Yes, it was a change, fraught with challenge. I have six preps (lesson plans) a day now which is twice as many as I had before. I am teaching 6th grade literature for the first time. At my school, the 5th grade is part of the middle school, and before this year, I was not around 5th grade very much. The student body is very diverse, with students from El Salvador, Peru, Ethiopia, South Sudan, the Philippines, India, Puerto Rico, Mexico, and many more. Learning to pronounce and spell some of the first and last names has been a bit of work, to say the least.
But, there have been many blessings as well. All of those cultures blend together to make a very interesting and rich classroom environment. They are lovely children, polite and courteous, full of energy and enthusiasm, the same as children from my old school. I have grown greatly as a teacher, improving in many areas of my classroom skills. With increased preps, I have become much more efficient in my lesson planning and grading; I use my planning periods much more resourcefully. The atmosphere in the hallways and among the faculty is positive and upbeat. There is laughter everywhere. My commute is now only 1.7 miles each way, and I can be at school in about 5 minutes. I am more fully a part of my church parish community. And, I have my friend to thank for it, or do I? We both have commented that it was the Holy Spirit that made this happen, and so I offer prayers of thanksgiving to God the Holy Spirit each day for this opportunity.

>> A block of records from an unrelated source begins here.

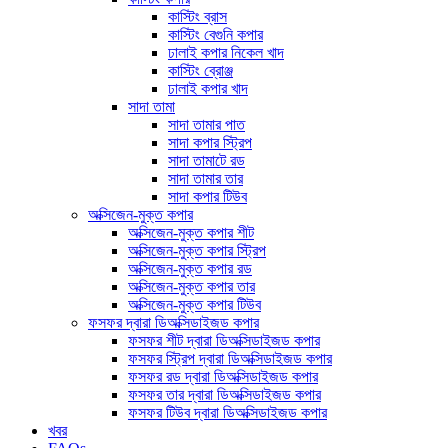
কাস্টিং ব্রাস
কাস্টিং বেগুনি কপার
ঢালাই কপার নিকেল খাদ
কাস্টিং ব্রোঞ্জ
ঢালাই কপার খাদ
সাদা তামা
সাদা তামার পাত
সাদা কপার স্ট্রিপ
সাদা তামাটে রড
সাদা তামার তার
সাদা কপার টিউব
অক্সিজেন-মুক্ত কপার
অক্সিজেন-মুক্ত কপার শীট
অক্সিজেন-মুক্ত কপার স্ট্রিপ
অক্সিজেন-মুক্ত কপার রড
অক্সিজেন-মুক্ত কপার তার
অক্সিজেন-মুক্ত কপার টিউব
ফসফর দ্বারা ডিঅক্সিডাইজড কপার
ফসফর শীট দ্বারা ডিঅক্সিডাইজড কপার
ফসফর স্ট্রিপ দ্বারা ডিঅক্সিডাইজড কপার
ফসফর রড দ্বারা ডিঅক্সিডাইজড কপার
ফসফর তার দ্বারা ডিঅক্সিডাইজড কপার
ফসফর টিউব দ্বারা ডিঅক্সিডাইজড কপার
খবর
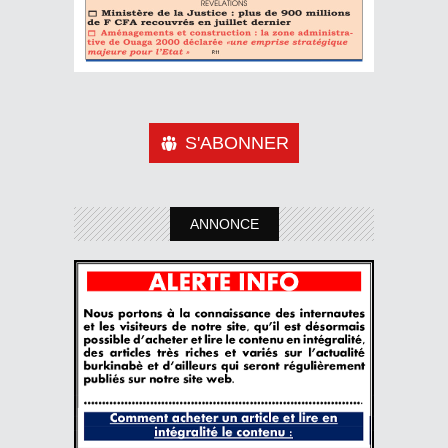
S'ABONNER
ANNONCE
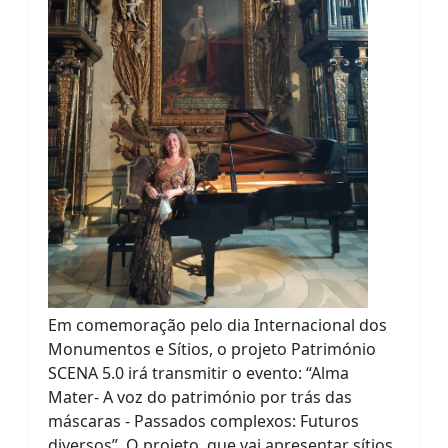
Em comemoração pelo dia Internacional dos
Monumentos e Sítios, o projeto Património
SCENA 5.0 irá transmitir o evento: “Alma
Mater- A voz do património por trás das
máscaras - Passados complexos: Futuros
diversos”. O projeto, que vai apresentar sítios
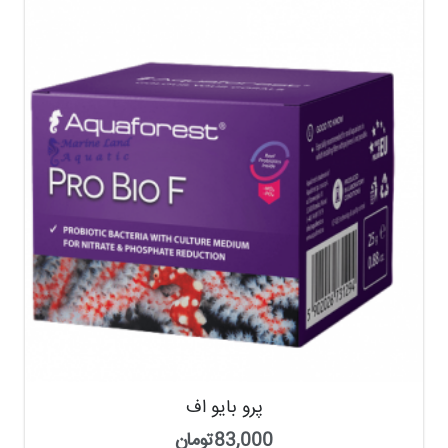
پرو بایو اف
83,000
تومان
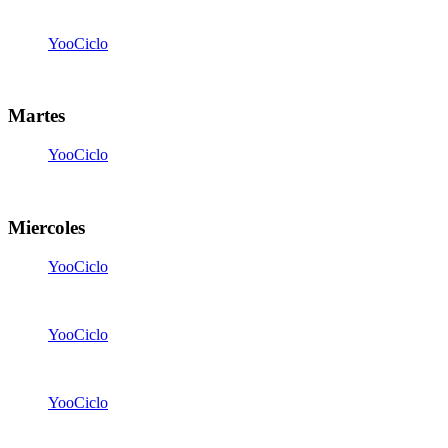
14:30
-
15:20
YooCiclo
20:00
-
20:50
Martes
YooCiclo
19:00
-
19:50
Miercoles
YooCiclo
07:15
-
08:05
YooCiclo
14:30
-
15:20
YooCiclo
20:00
-
20:50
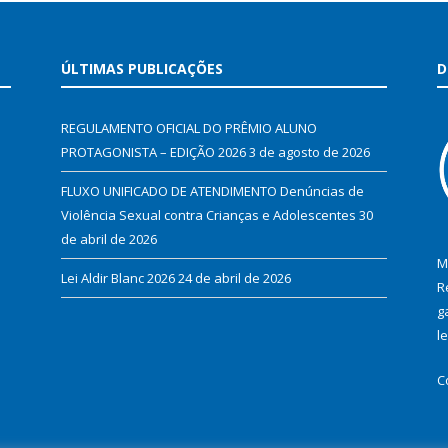
ÚLTIMAS PUBLICAÇÕES
D
REGULAMENTO OFICIAL DO PRÊMIO ALUNO
PROTAGONISTA – EDIÇÃO 2026
3 de agosto de 2026
FLUXO UNIFICADO DE ATENDIMENTO Denúncias de
Violência Sexual contra Crianças e Adolescentes
30
de abril de 2026
M
Lei Aldir Blanc 2026
24 de abril de 2026
R
g
l
C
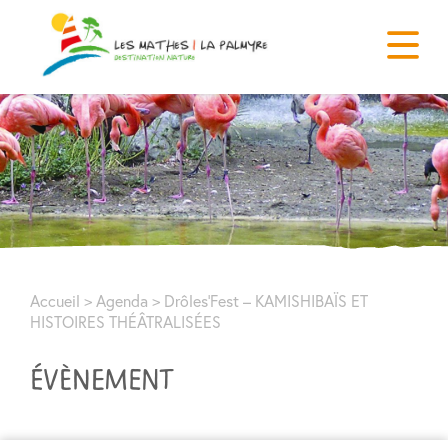
Accueil
>
Agenda
>
Drôles’Fest – KAMISHIBAÏS ET
HISTOIRES THÉÂTRALISÉES
ÉVÈNEMENT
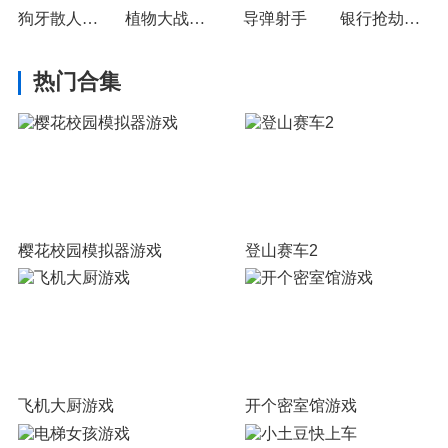
狗牙散人超超变
植物大战僵尸潜艇伟伟迷
导弹射手
银行抢劫挑战赛
热门合集
樱花校园模拟器游戏
登山赛车2
飞机大厨游戏
开个密室馆游戏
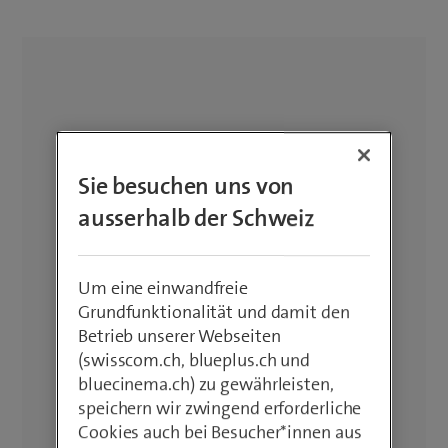
den Zuständen "Premium" (wie neu)
und "Basic" (guter Zustand) verfügbar.
Du erhältst 24 Monate Garantie auf
die Occassion-Handys. Profitiere von
kostenloser Lieferung ab einem
Bestellwert von CHF 50.– und 14
Tagen Rückgaberecht. Nachhaltig und
Sie besuchen uns von
hochwertig. Wiederaufbereitet von
Recommerce Swiss, geprüft und
ausserhalb der Schweiz
funktionsfähig. Über 85 %
Akkukapazität garantiert.
Um eine einwandfreie
Grundfunktionalität und damit den
Betrieb unserer Webseiten
(swisscom.ch, blueplus.ch und
bluecinema.ch) zu gewährleisten,
speichern wir zwingend erforderliche
Cookies auch bei Besucher*innen aus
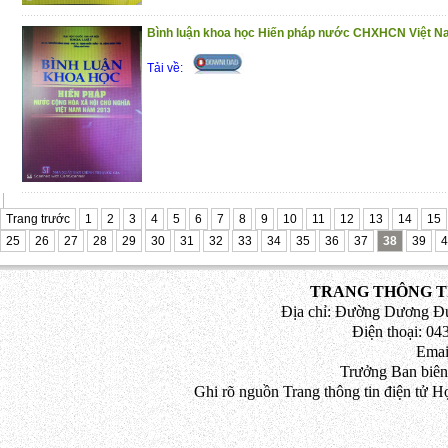
Bình luận khoa học Hiến pháp nước CHXHCN Việt 
Tải về:
Trang trước
1
2
3
4
5
6
7
8
9
10
11
12
13
14
15
25
26
27
28
29
30
31
32
33
34
35
36
37
38
39
4
TRANG THÔNG TI
Địa chỉ: Đường Dương Đứ
Điện thoại: 043
Emai
Trưởng Ban biên
Ghi rõ nguồn Trang thông tin điện tử H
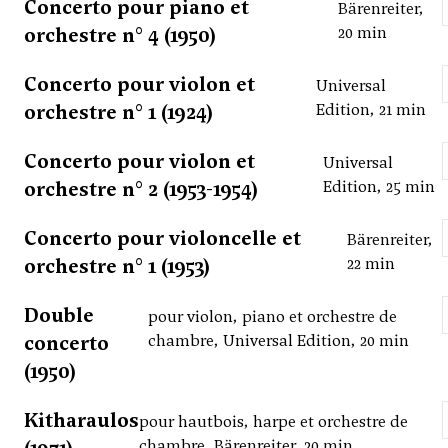
Concerto pour piano et
Bärenreiter,
orchestre n° 4 (1950)
20 min
Concerto pour violon et
Universal
orchestre n° 1 (1924)
Edition, 21 min
Concerto pour violon et
Universal
orchestre n° 2 (1953-1954)
Edition, 25 min
Concerto pour violoncelle et
Bärenreiter,
orchestre n° 1 (1953)
22 min
Double
pour violon, piano et orchestre de
concerto
chambre, Universal Edition, 20 min
(1950)
Kitharaulos
pour hautbois, harpe et orchestre de
chambre, Bärenreiter, 20 min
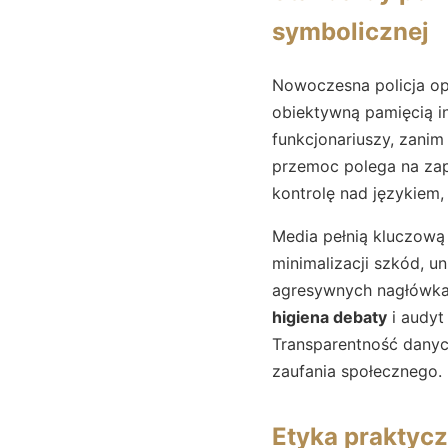
symbolicznej
Nowoczesna policja op
obiektywną pamięcią in
funkcjonariuszy, zanim
przemoc polega na za
kontrolę nad językiem, 
Media pełnią kluczową
minimalizacji szkód, u
agresywnych nagłówkac
higiena debaty
i audyt
Transparentność danyc
zaufania społecznego.
Etyka praktycz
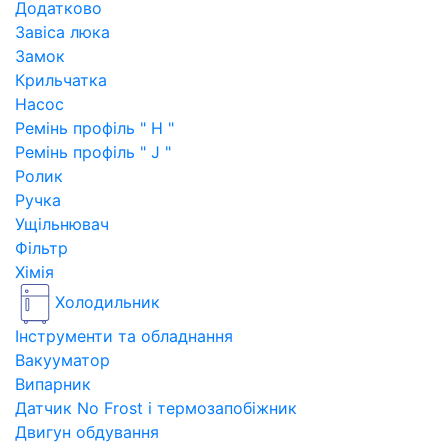
Додатково
Завіса люка
Замок
Крильчатка
Насос
Ремінь профіль " H "
Ремінь профіль " J "
Ролик
Ручка
Ущільнювач
Фільтр
Хімія
Холодильник
Інструменти та обладнання
Вакууматор
Випарник
Датчик No Frost і термозапобіжник
Двигун обдування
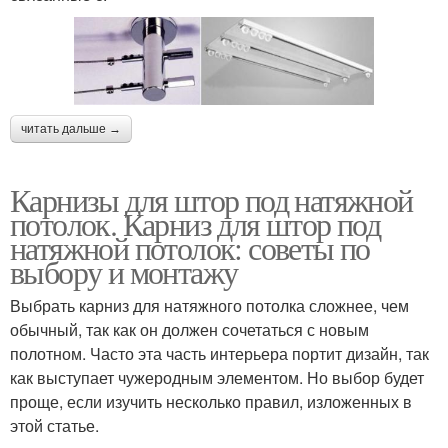
читать дальше →
Карнизы для штор под натяжной
потолок. Карниз для штор под
натяжной потолок: советы по
выбору и монтажу
Выбрать карниз для натяжного потолка сложнее, чем
обычный, так как он должен сочетаться с новым
полотном. Часто эта часть интерьера портит дизайн, так
как выступает чужеродным элементом. Но выбор будет
проще, если изучить несколько правил, изложенных в
этой статье.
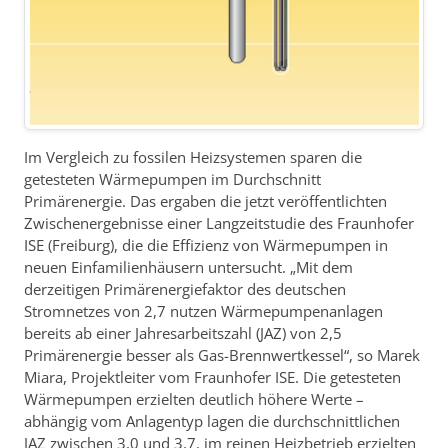
Im Vergleich zu fossilen Heizsystemen sparen die
getesteten Wärmepumpen im Durchschnitt
Primärenergie. Das ergaben die jetzt veröffentlichten
Zwischenergebnisse einer Langzeitstudie des Fraunhofer
ISE (Freiburg), die die Effizienz von Wärmepumpen in
neuen Einfamilienhäusern untersucht. „Mit dem
derzeitigen Primärenergiefaktor des deutschen
Stromnetzes von 2,7 nutzen Wärmepumpenanlagen
bereits ab einer Jahresarbeitszahl (JAZ) von 2,5
Primärenergie besser als Gas-Brennwertkessel“, so Marek
Miara, Projektleiter vom Fraunhofer ISE. Die getesteten
Wärmepumpen erzielten deutlich höhere Werte –
abhängig vom Anlagentyp lagen die durchschnittlichen
JAZ zwischen 3,0 und 3,7, im reinen Heizbetrieb erzielten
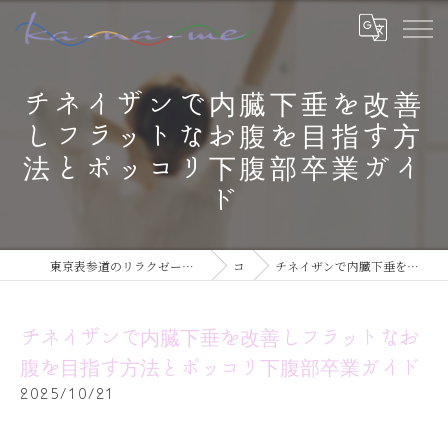
チネイザンで内臓下垂を改善
しフラットなお腹を目指す方
法とポッコリ下腹部卒業ガイ
ド
東京表参道のリラクゼーションならチネイザン / ボディ & マインドケアサロン ka-na-me
コラム
チネイザンで内臓下垂を改善しフラットなお腹を目指す方法とポッコリ下腹部卒業ガイド
チネイザンで内臓下垂を改善しフラットなお
腹を目指す方法とポッコリ下腹部卒業ガイド
2025/10/21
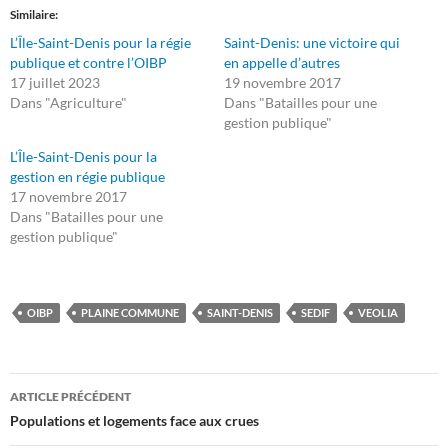
Similaire
L’Île-Saint-Denis pour la régie
Saint-Denis: une victoire qui
publique et contre l’OIBP
en appelle d’autres
17 juillet 2023
19 novembre 2017
Dans "Agriculture"
Dans "Batailles pour une
gestion publique"
L’Île-Saint-Denis pour la
gestion en régie publique
17 novembre 2017
Dans "Batailles pour une
gestion publique"
OIBP
PLAINE COMMUNE
SAINT-DENIS
SEDIF
VEOLIA
Navigation
ARTICLE PRÉCÉDENT
des
Populations et logements face aux crues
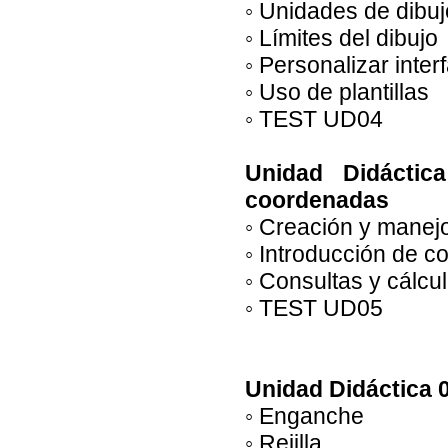
◦ Unidades de dibuj
◦ Límites del dibujo
◦ Personalizar inter
◦ Uso de plantillas
◦ TEST UD04
Unidad Didáctic
coordenadas
◦ Creación y manej
◦ Introducción de 
◦ Consultas y cálcu
◦ TEST UD05
Unidad Didáctica 
◦ Enganche
◦ Rejilla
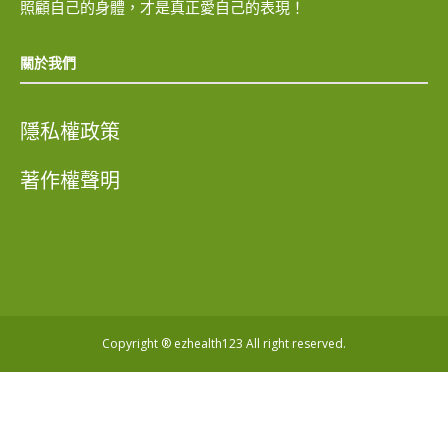
照顧自己的身體，才是真正愛自己的表現！
關於我們
隱私權政策
著作權聲明
Copyright ® ezhealth123 All right reserved.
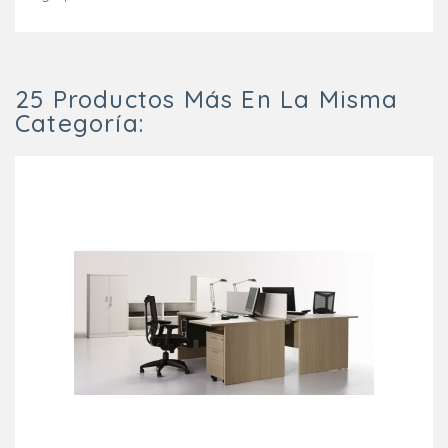
25 Productos Más En La Misma
Categoría:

The Holy Trinity has been a part of my faith life since I was born and baptized into the Catholic Church, but until that recent conversation at the wake, I’ve never really thought of them as having distinct and separate effects on my life. Saturday’s reflection after Mass has given me new insight into my prayer life and how I view God the Father, God the Son, and God the Holy Spirit, God in three persons, the Holy Trinity.